How is a single-payer system financed?

"It’s paid for through some type of general revenue-generating mechanism. That is through, probably, that nasty old word ’tax,’ but if you say that it’s a tax, what it does is replace premiums," he said. "So you could actually call it a health care premium, instead of a tax, that everybody pays and maybe that will fly better than the word tax."

That general tax is how Medicare is funded, for the most part. Schaffer argues a Medicare-for-all system would be less expensive and more efficient.

“There are no shareholders that have to be paid. The administrators are not making seven-figure incomes and it’s a single-billing system so they don’t have to deal with a number of different forms. The forms are the same and so there is more efficiency in the fact that it is a top-down system that is organized to be efficient," Schaffer said. "It’s a transparent organization because it’s a publicly-funded organization so the figures are available to the public to check and so there’s accountability.”

And who would run a single-payer system? Cris Currie, a local registered nurse and single-payer advocate, says it would have to be a non-profit organization.
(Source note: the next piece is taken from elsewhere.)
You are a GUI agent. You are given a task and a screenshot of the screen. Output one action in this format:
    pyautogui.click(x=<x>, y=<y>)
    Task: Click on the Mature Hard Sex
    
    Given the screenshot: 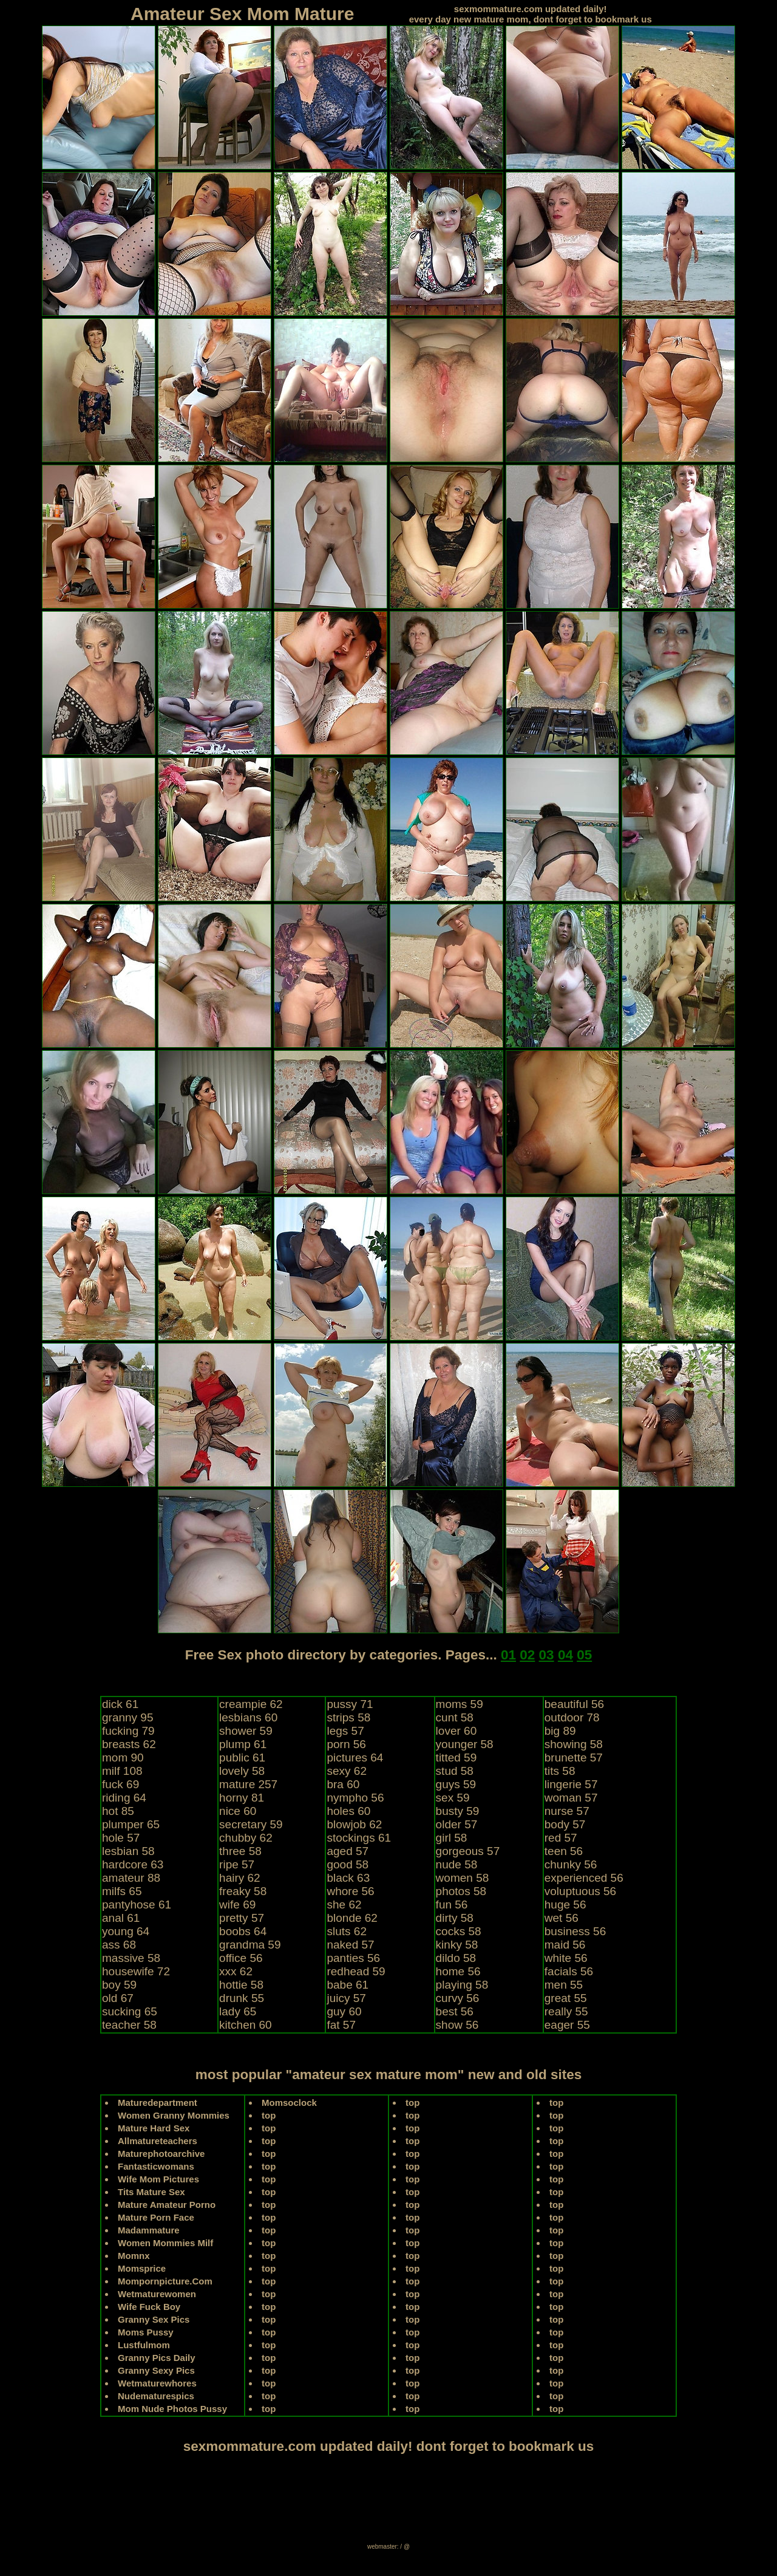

“It could be a mixture of private and government," Currie said. "The easiest way to do it is just tag on to our existing CMS, the Center for Medicare and Medicaid Services, which is already set up, which is also doing a reasonably good job. The system in both of the federal bills call for an improved Medicare system, so we’re not saying Medicare-for-all means Medicare exactly as it is now for all. Several areas definitely need to be improved.

"Right now, Medicare is administered by private companies, the Blue Cross and Blue Shield companies, and that was done when Medicare was first enacted in 1965 to appease a lot of people who just didn’t trust the government. So they say we’ll farm it out to, most of the administration out to, private companies and the Blues pretty much got it and are still basically running it," Currie said. "But even so, with that subcontracting, the overhead for Medicare is still around three-percent at the most, which is far lower than any other, because they don’t have the marketing costs, they don’t have the administration of approving and denying claims that insurance companies do. The lobbying expenses that private insurance companies have. That would all be eliminated.”

“The confusion is people think this is a government takeover, when in fact it’s only the financing of it," Denny Dellwo said. "The doctors, the hospitals, all the medical providers are still independent. You get to keep your doctor. You can get whatever health program you want to get involved in. You just show your card to whatever place you go and you’re covered. That’s the system that is under a single-payer system. In Canada, all the doctors are independent. The hospitals are independent. And their record-keeping and billing is all just so much simpler because it is a unified system.”